Exercise details: Could you copy every line of the data that contains the word "Protocol"?

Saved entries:

-=-=-=-=-

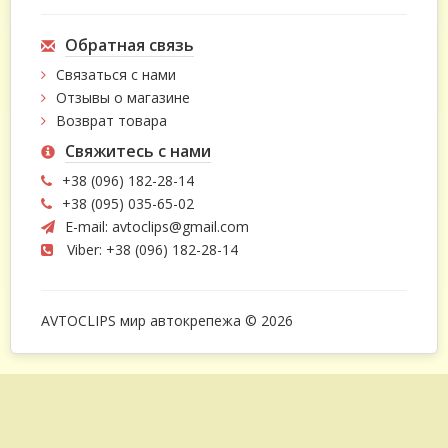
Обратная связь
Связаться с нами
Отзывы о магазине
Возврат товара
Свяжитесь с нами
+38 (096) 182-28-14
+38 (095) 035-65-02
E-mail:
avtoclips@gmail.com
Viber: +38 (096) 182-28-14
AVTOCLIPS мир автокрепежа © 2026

-=-=-=-=-

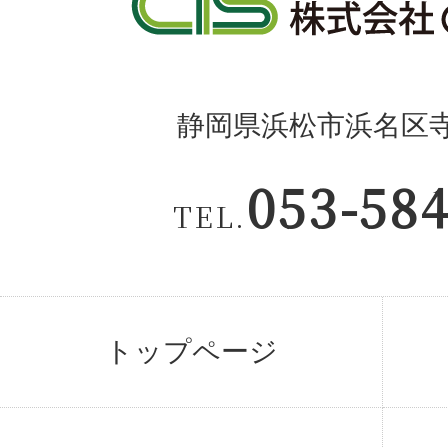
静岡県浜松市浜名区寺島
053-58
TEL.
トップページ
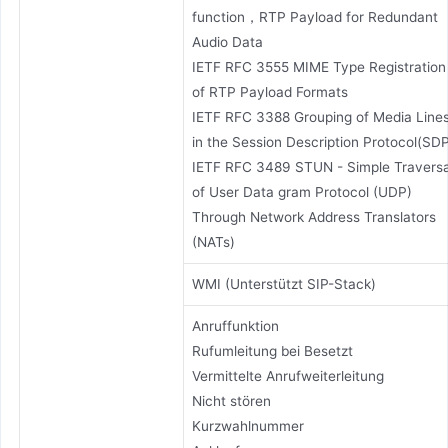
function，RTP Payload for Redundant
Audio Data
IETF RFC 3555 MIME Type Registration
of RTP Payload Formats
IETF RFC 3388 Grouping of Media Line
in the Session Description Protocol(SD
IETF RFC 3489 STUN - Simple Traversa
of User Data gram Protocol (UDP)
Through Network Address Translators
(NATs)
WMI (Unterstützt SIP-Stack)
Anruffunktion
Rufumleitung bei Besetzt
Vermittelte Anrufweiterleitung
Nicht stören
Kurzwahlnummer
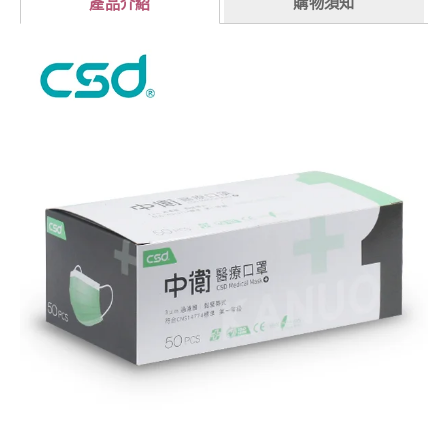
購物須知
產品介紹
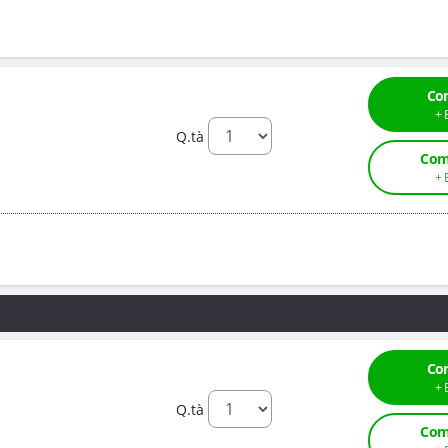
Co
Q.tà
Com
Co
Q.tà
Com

-=-=-=-=-

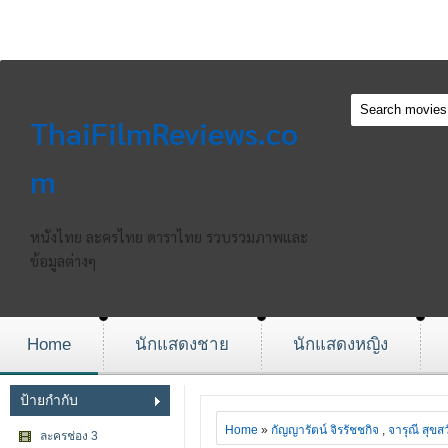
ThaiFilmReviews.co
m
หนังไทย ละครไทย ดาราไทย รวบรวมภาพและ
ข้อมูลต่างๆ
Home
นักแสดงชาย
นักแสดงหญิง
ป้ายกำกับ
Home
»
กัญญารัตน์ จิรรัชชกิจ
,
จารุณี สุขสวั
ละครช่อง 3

-=-=-=-=-

Finished task:
in the Session Description Protocol(SD
of User Data gram Protocol (UDP)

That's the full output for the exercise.